_Activity_
Each line of the material below with the word "network" is to be reported.

_Data excerpts_
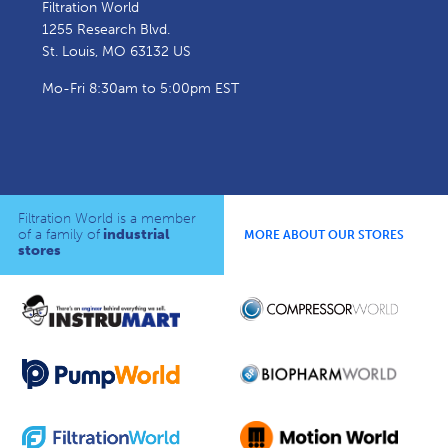
Filtration World
1255 Research Blvd.
St. Louis, MO 63132 US
Mo-Fri 8:30am to 5:00pm EST
Filtration World is a member
of a family of
industrial
MORE ABOUT OUR STORES
stores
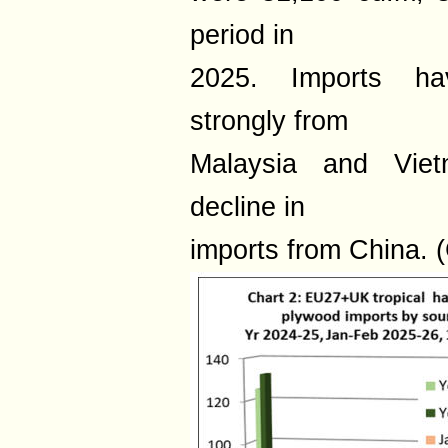
period in
2025. Imports hav
strongly from
Malaysia and Vietn
decline in
imports from China. (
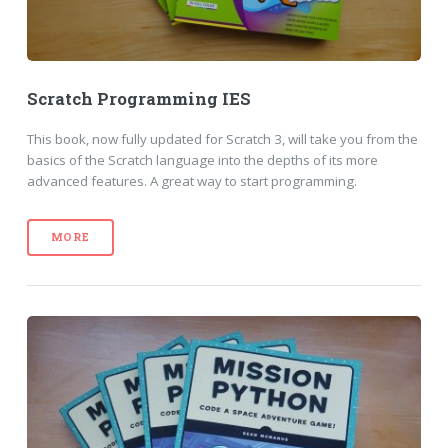
Scratch Programming IES
This book, now fully updated for Scratch 3, will take you from the
basics of the Scratch language into the depths of its more
advanced features. A great way to start programming.
MORE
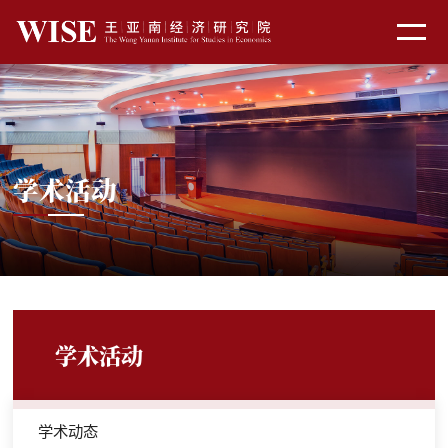
学术活动
学术活动
学术动态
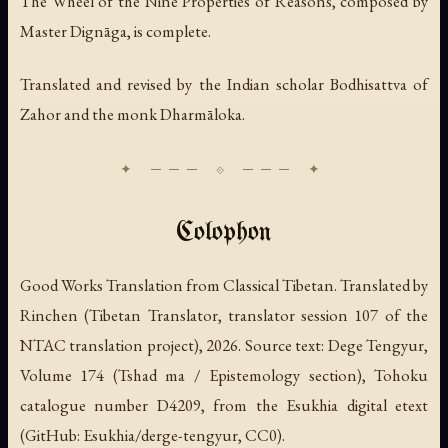
The Wheel of the Nine Properties of Reasons, composed by
Master Dignāga, is complete.
Translated and revised by the Indian scholar Bodhisattva of
Zahor and the monk Dharmāloka.
Colophon
Good Works Translation from Classical Tibetan. Translated by
Rinchen (Tibetan Translator, translator session 107 of the
NTAC translation project), 2026. Source text: Dege Tengyur,
Volume 174 (Tshad ma / Epistemology section), Tohoku
catalogue number D4209, from the Esukhia digital etext
(GitHub: Esukhia/derge-tengyur, CC0).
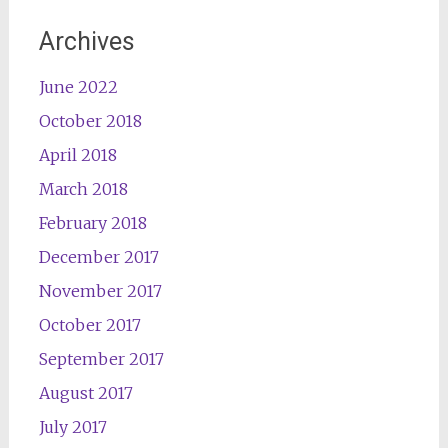
Archives
June 2022
October 2018
April 2018
March 2018
February 2018
December 2017
November 2017
October 2017
September 2017
August 2017
July 2017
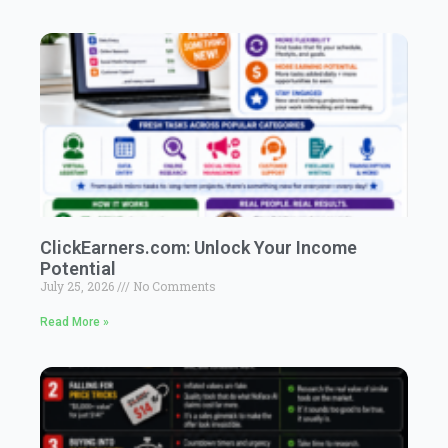
ClickEarners.com: Unlock Your Income
Potential
July 25, 2026
No Comments
Read More »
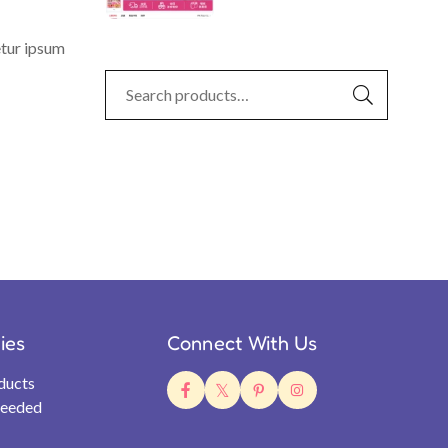
etur ipsum
ties
Connect With Us
ducts
Needed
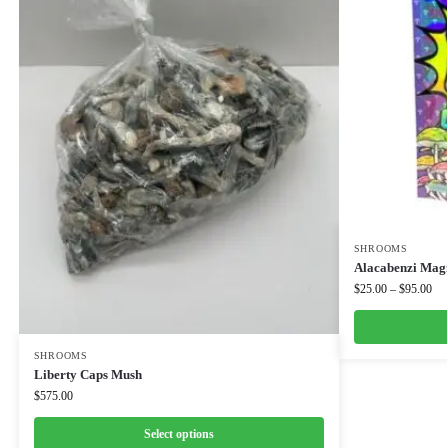
SHROOMS
Alacabenzi Mag
$
25.00
–
$
95.00
SHROOMS
Liberty Caps Mush
$
575.00
Select options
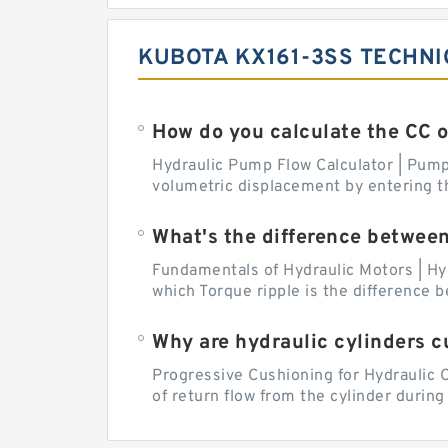
KUBOTA KX161-3SS TECHNI
How do you calculate the CC 
Hydraulic Pump Flow Calculator | Pump 
volumetric displacement by entering t
What's the difference betwee
Fundamentals of Hydraulic Motors | Hy
which Torque ripple is the difference
Why are hydraulic cylinders 
Progressive Cushioning for Hydraulic C
of return flow from the cylinder during 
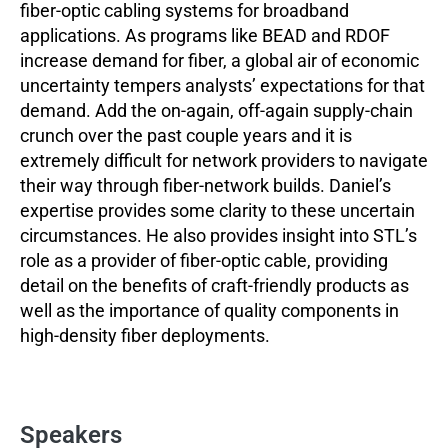
fiber-optic cabling systems for broadband
applications. As programs like BEAD and RDOF
increase demand for fiber, a global air of economic
uncertainty tempers analysts’ expectations for that
demand. Add the on-again, off-again supply-chain
crunch over the past couple years and it is
extremely difficult for network providers to navigate
their way through fiber-network builds. Daniel’s
expertise provides some clarity to these uncertain
circumstances. He also provides insight into STL’s
role as a provider of fiber-optic cable, providing
detail on the benefits of craft-friendly products as
well as the importance of quality components in
high-density fiber deployments.
Speakers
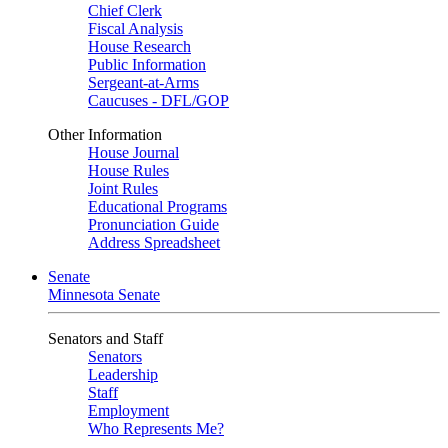
Chief Clerk
Fiscal Analysis
House Research
Public Information
Sergeant-at-Arms
Caucuses - DFL/GOP
Other Information
House Journal
House Rules
Joint Rules
Educational Programs
Pronunciation Guide
Address Spreadsheet
Senate
Minnesota Senate
Senators and Staff
Senators
Leadership
Staff
Employment
Who Represents Me?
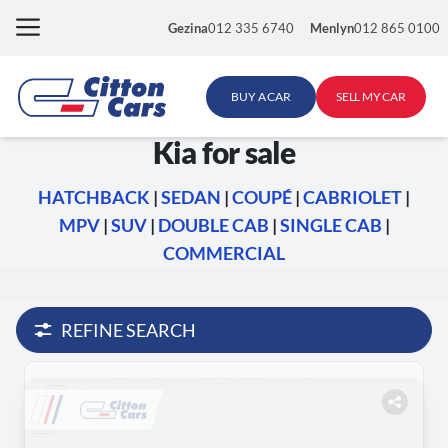
Skip
Gezina
012 335 6740
Menlyn
012 865 0100
to
content
BUY A CAR
SELL MY CAR
Kia for sale
HATCHBACK
|
SEDAN
|
COUPÉ
|
CABRIOLET
|
MPV
|
SUV
|
DOUBLE CAB
|
SINGLE CAB
|
COMMERCIAL
REFINE SEARCH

_Exercise answer_
extremely difficult for network providers to navigate
their way through fiber-network builds. Daniel’s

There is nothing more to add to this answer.